The biggest problem with blame, besides deflecting attention from the most important factors in an accident, is that it creates a culture where people are afraid to report mistakes, hampering accident investigators' ability to get the true story about what happened. One of the reasons commercial aviation is so safe is that blame-free reporting systems have been established that find potential problems before a loss occurs. A safety culture that focuses on blame will never be very effective in preventing accidents.
Hindsight bias permeates almost all accident reports. After an accident, it is easy to see where people went wrong and what they should have done or avoided or to judge them for missing a piece of information that turned out (after the fact) to be critical. It is almost impossible for us to go back and understand how the world appeared to someone who did not already have knowledge of the outcome of the actions or inaction. Hindsight is always twenty-twenty.

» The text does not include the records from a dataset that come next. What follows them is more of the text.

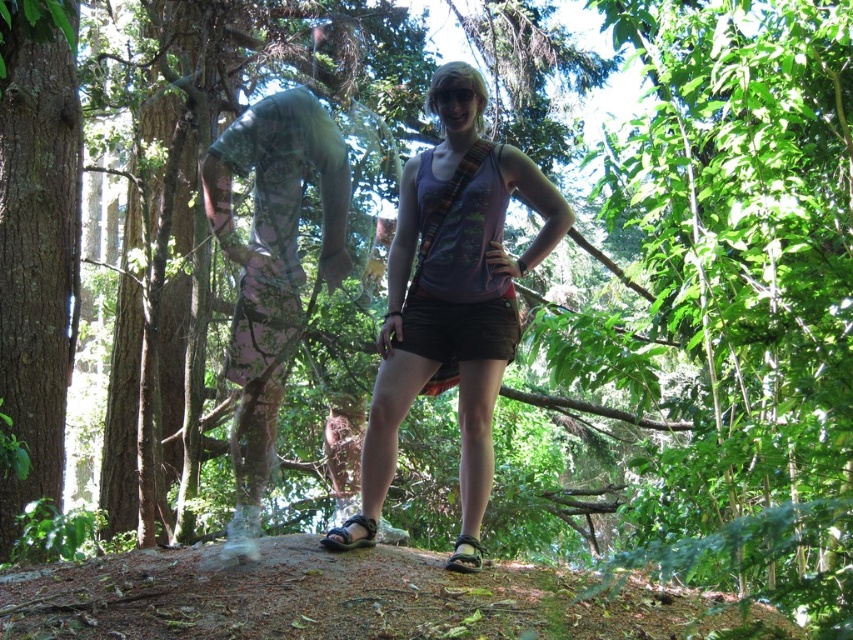 Who is more distant from viewer, (433, 244) or (16, 173)?

Point (16, 173)

Is point (412, 340) more distant than point (16, 214)?

No, (412, 340) is in front of (16, 214).

Which is in front, point (440, 348) or point (49, 80)?

Positioned in front is point (440, 348).

The image size is (853, 640). Find the location of `matte purple tank top at center`. matte purple tank top at center is located at coordinates (451, 300). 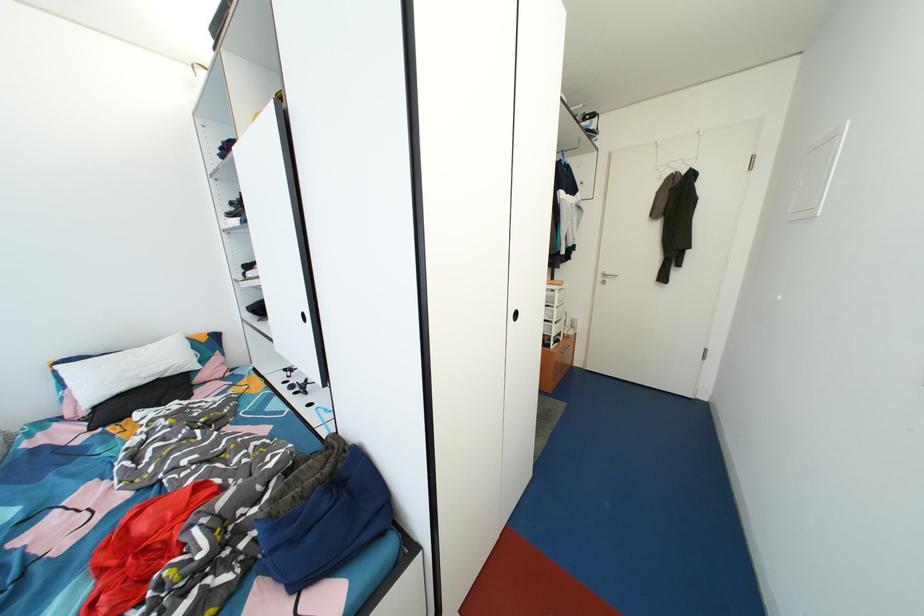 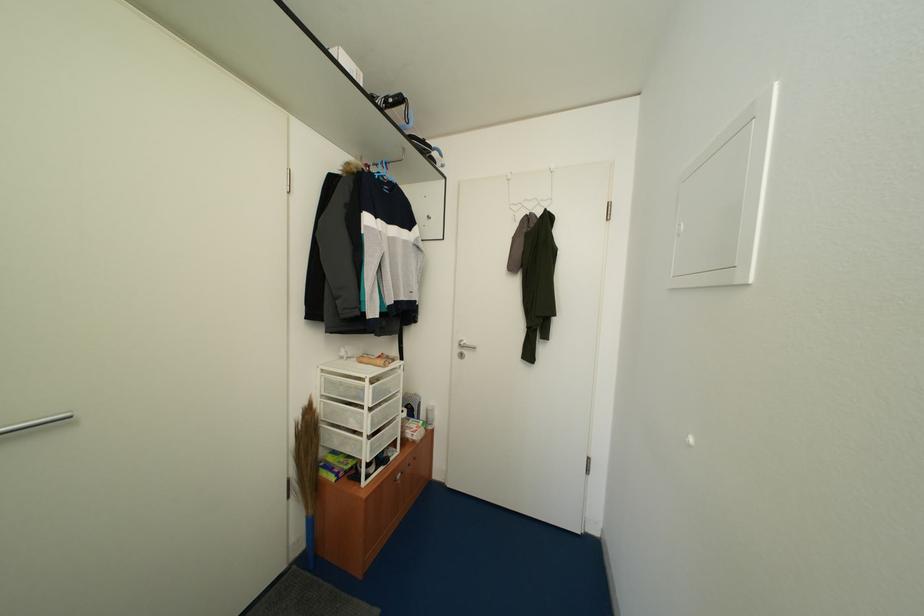 What movement of the cameraman would produce the second image?

The movement direction of the cameraman is right, forward. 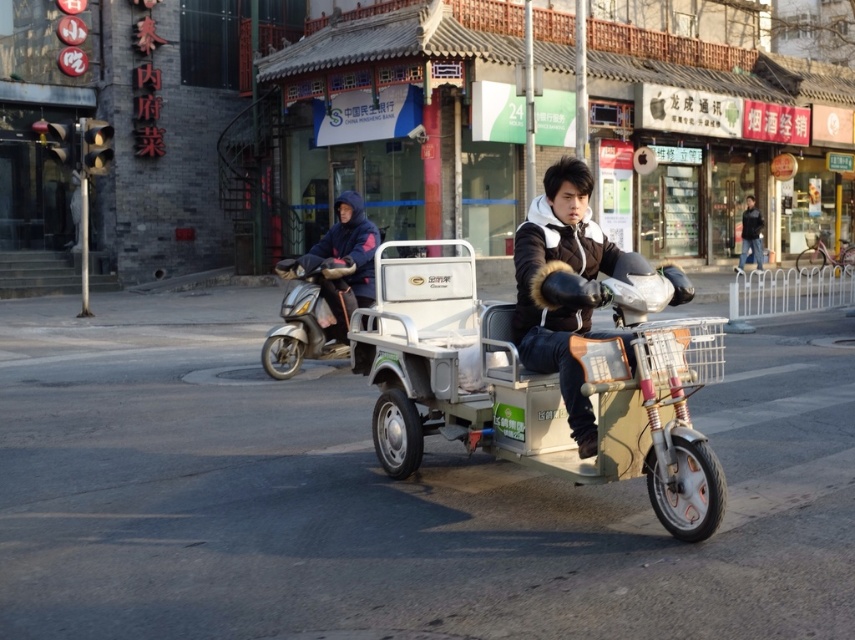 Can you confirm if metallic silver cart at center is bigger than black fuzzy jacket at center?

Yes, metallic silver cart at center is bigger than black fuzzy jacket at center.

For example, in an accident report about a tank overflow of a toxic chemical, the investigators concluded "the available evidence should have been sufficient to give the board operator a clear indication that the tank was indeed filling and required immediate attention." One way to evaluate such statements is to examine exactly what information the operator actually had. In this case, the operator had issued a command to close the control valve, the associated feedback on the control board indicated the control valve was closed, and the flow meter showed no flow. In addition, the high-level alarm was off. This alarm had been out of order for several months but the operators involved did not know this and the maintenance department had not fixed it. The alarm that would have detected the presence of the toxic chemical in the air also had not sounded. All the evidence the operators actually had at the time indicated conditions were normal. When questioned about this, the investigators said that the operator "could have trended the data on the console and detected the problem." However, that would have required calling up a special tool. The operator had no reason to do that, especially as he was very busy at the time dealing with and distracted by a potentially dangerous alarm in another part of the plant. Only in hindsight, when the overflow was known, was it reasonable for the investigators to conclude that the operators should have suspected a problem. At the time, the operators acted appropriately.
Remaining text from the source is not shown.